Hi Mark. Coincidentally I was just reading about that design. I'll be very interested to see your machine in action.
I'm not really up to speed on how they work in the case of broken taps, maybe you can explain the fundamentals? Do you size the plunger (wire or electrode thingy?) to be a certain % of the embedded tap body? For example, let say I broke a 3mm tap [0.118"]. Would you make the wire, say 0.0.090" diameter so it burns the center core of the tap body but doesn't affect the threaded portion to preserve the tapped hole condition? And then what, the outer thread remnants still clinging are weak so you can pick them out? Does the EDM know any difference between a dissimilar parent material? For example HSS tap stuck in aluminum part, could you burn a larger hole through both steel tap & aluminum part simultaneously like 4mm [0.157"] like to prepare it for a tapped permanent plug?
For a case in point example of attempted broken tap removal in aluminum using often recommended alum solution, my example here.

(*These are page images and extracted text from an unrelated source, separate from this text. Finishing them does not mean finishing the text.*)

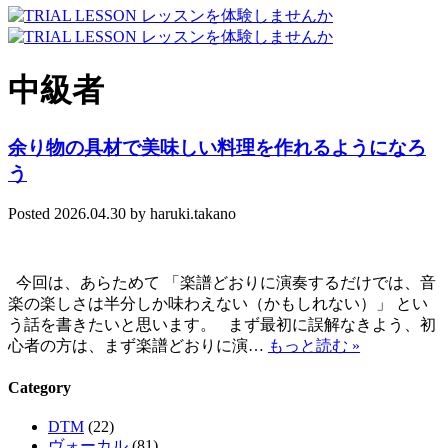
中級者
余り物の具材で美味しい料理を作れるようになろ
う
Posted
2026.04.30
by
haruki.takano
今回は、あらためて 「楽譜どおりに演奏するだけでは、音
楽の楽しさは半分しか味わえない（かもしれない）」 とい
う話を書きたいと思います。 まず最初に誤解なきよう、初
心者の方は、まず楽譜どおりに演…
もっと読む »
Category
DTM
(22)
ヴォーカル
(81)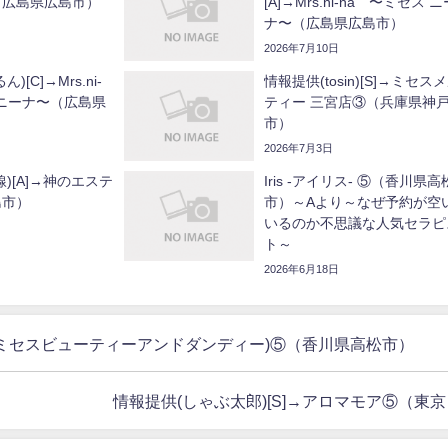
（広島県広島市）
[A]→Mrs.ni-na 〜ミセス ニ
ナ〜（広島県広島市）
2026年7月10日
[C]→Mrs.ni-
情報提供(tosin)[S]→ミセス
 ニーナ〜（広島県
ティー 三宮店③（兵庫県神
市）
2026年7月3日
)[A]→神のエステ
Iris -アイリス- ⑤（香川県高
島市）
市）～Aより～なぜ予約が空
いるのか不思議な人気セラピ
ト～
2026年6月18日
Dandy(ミセスビューティーアンドダンディー)⑤（香川県高松市）
情報提供(しゃぶ太郎)[S]→アロマモア⑤（東京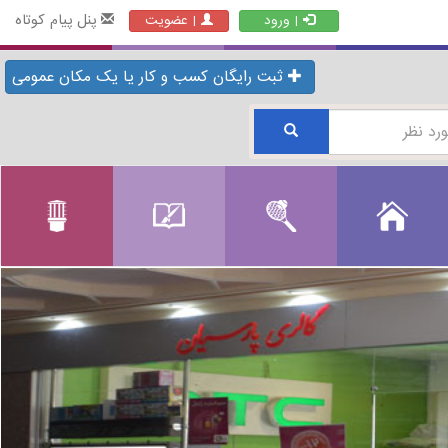
پنل پیام کوتاه
| ورود
| عضویت
ثبت رایگان کسب و کار یا یک مکان عمومی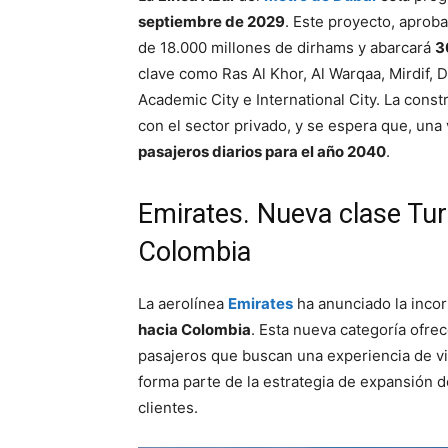
septiembre de 2029
. Este proyecto, aprob
de 18.000 millones de dirhams y abarcará
3
clave como Ras Al Khor, Al Warqaa, Mirdif, 
Academic City e International City. La const
con el sector privado, y se espera que, un
pasajeros diarios para el año 2040
.
Emirates. Nueva clase Tu
Colombia
La aerolínea
Emirates
ha anunciado la incor
hacia Colombia
. Esta nueva categoría ofr
pasajeros que buscan una experiencia de viaje
forma parte de la estrategia de expansión 
clientes.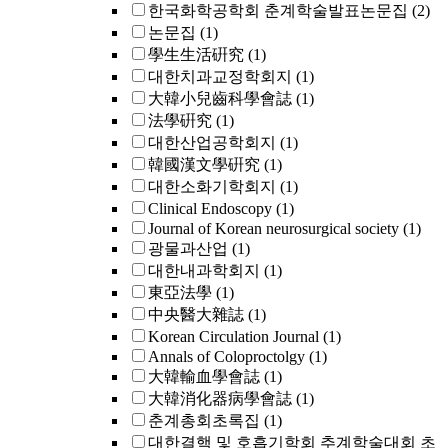
한국화학공학회 춘계학술발표논문집
(2)
논문집
(1)
學生生活硏究
(1)
대한치과교정학회지
(1)
大韓小兒齒科學會誌
(1)
法學硏究
(1)
대한산업공학회지
(1)
韓國漢文學硏究
(1)
대한소화기학회지
(1)
Clinical Endoscopy
(1)
Journal of Korean neurosurgical society
(1)
광물과산업
(1)
대한내과학회지
(1)
東亞法學
(1)
中央醫大雜誌
(1)
Korean Circulation Journal
(1)
Annals of Coloproctolgy
(1)
大韓輸血學會誌
(1)
大韓消化器病學會誌
(1)
춘계총회초록집
(1)
대한결핵 및 호흡기학회 추계학술대회 초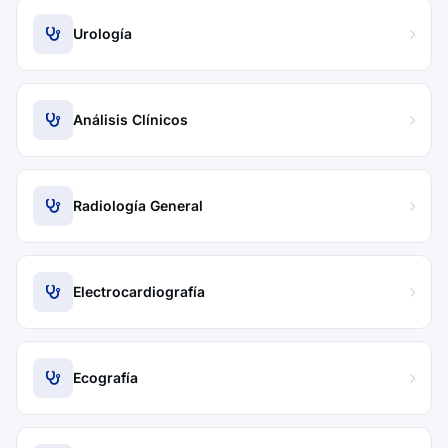
Urología
Análisis Clínicos
Radiología General
Electrocardiografía
Ecografía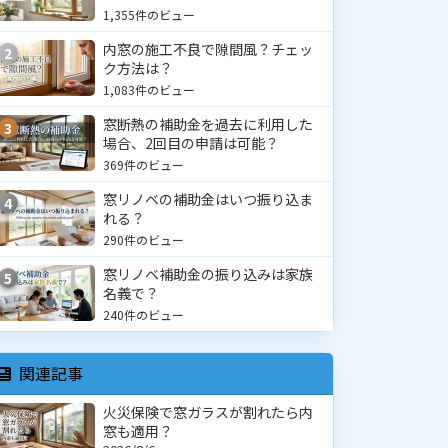
1,355件のビュー
内窓の施工不良で隙間風？チェッ
2
ク方法は？
1,083件のビュー
窓断熱の補助金を過去に利用した
3
場合、2回目の申請は可能？
369件のビュー
窓リノベの補助金はいつ振り込ま
4
れる？
290件のビュー
窓リノベ補助金の振り込みは家族
5
名義で？
240件のビュー
関連記事
火災保険で窓ガラスが割れたら内
窓も適用？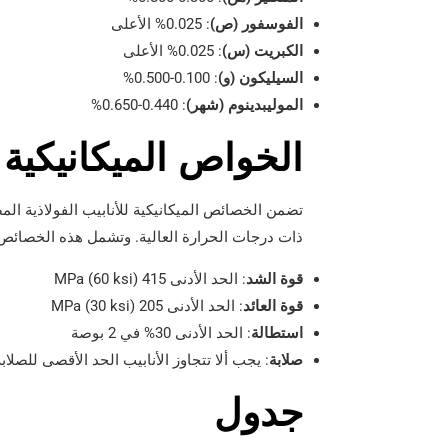
الفوسفور (ص)
: 0.025% الأعلى
الكبريت (س)
: 0.025% الأعلى
السيليكون (و)
: 0.100-0.500%
الموليبدينوم (شهر)
: 0.440-0.650%
الخواص الميكانيكية
ذات درجات الحرارة العالية. وتشمل هذه الخصائص
قوة الشد
: الحد الأدنى 415 MPa (60 ksi)
قوة العائد
: الحد الأدنى 205 MPa (30 ksi)
استطالة
: الحد الأدنى 30% في 2 بوصة
صلابة
: يجب ألا تتجاوز الأنابيب الحد الأقصى للصلابة 79 HRB للصف T1 و 85 HRB للصف 1a
جدول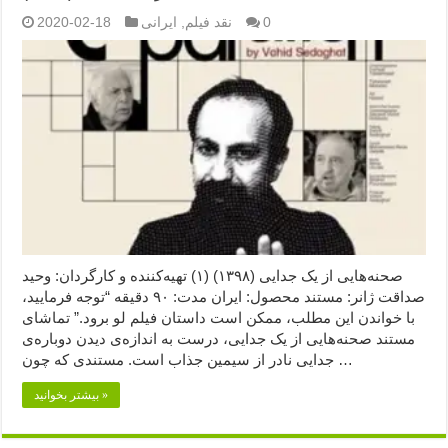
0
نقد فیلم
,
ایرانی
2020-02-18
صحنه‌هایی از یک جدایی (۱۳۹۸) (۱) تهیه‌کننده و کارگردان: وحید
صداقت ژانر: مستند محصول: ایران مدت: ۹۰ دقیقه “توجه فرمایید،‌
با خواندن این مطلب، ممکن است داستان فیلم لو برود.” تماشای
مستند صحنه‌هایی از یک جدایی، درست به اندازه‌ی دیدن دوباره‌ی
جدایی نادر از سیمین جذاب است. مستندی که چون …
بیشتر بخوانید »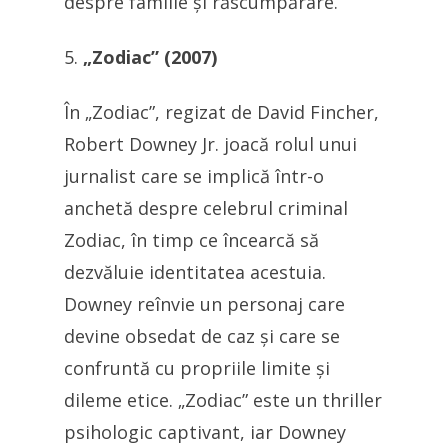
despre familie și răscumpărare.
„Zodiac” (2007)
În „Zodiac”, regizat de David Fincher,
Robert Downey Jr. joacă rolul unui
jurnalist care se implică într-o
anchetă despre celebrul criminal
Zodiac, în timp ce încearcă să
dezvăluie identitatea acestuia.
Downey reînvie un personaj care
devine obsedat de caz și care se
confruntă cu propriile limite și
dileme etice. „Zodiac” este un thriller
psihologic captivant, iar Downey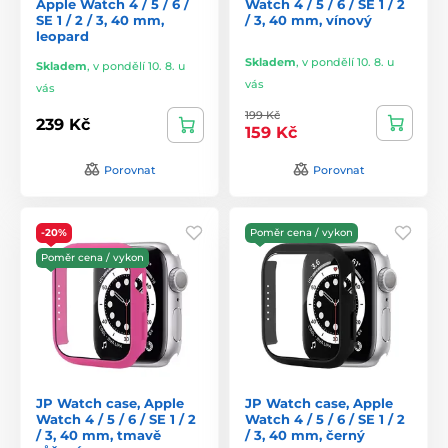
Apple Watch 4 / 5 / 6 /
Watch 4 / 5 / 6 / SE 1 / 2
SE 1 / 2 / 3, 40 mm,
/ 3, 40 mm, vínový
leopard
Skladem
,
v pondělí 10. 8. u
Skladem
,
v pondělí 10. 8. u
vás
vás
199 Kč
239 Kč
159 Kč
Porovnat
Porovnat
-20%
Poměr cena / vykon
Poměr cena / vykon
JP Watch case, Apple
JP Watch case, Apple
Watch 4 / 5 / 6 / SE 1 / 2
Watch 4 / 5 / 6 / SE 1 / 2
/ 3, 40 mm, tmavě
/ 3, 40 mm, černý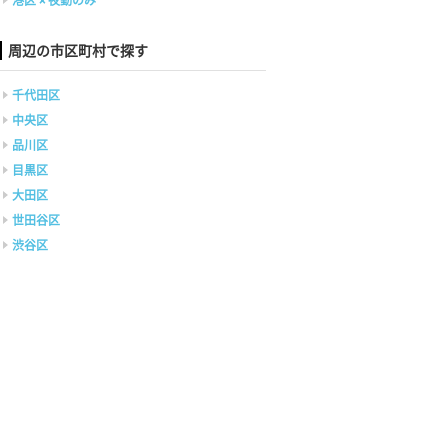
港区 × 夜勤のみ
周辺の市区町村で探す
千代田区
中央区
品川区
目黒区
大田区
世田谷区
渋谷区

http://www.homemodelenginemachinist.com/showthread.php?t=26470
It didn't end well for whatever collection of reasons as mentioned in the post, despite cases where alum appeared to work for others. It's behind me now. I concluded it was entirely due to incorrect tapping head depth setup. But I think it would be wishful thinking that I'll never see another broken tap one day. For kicks I tried drilling out the tap with a carbide ball end mill. It sure didn't like gnawing on the top of it. I didn't want to ruin an expensive EM on a remedial experiment & thought a carbide drill would have to be precisely centered without wandering, so called it quits. I was coming to the conclusion maybe a high speed grinding spindle with abrasive bit pecking mode could take it down a million shavings later.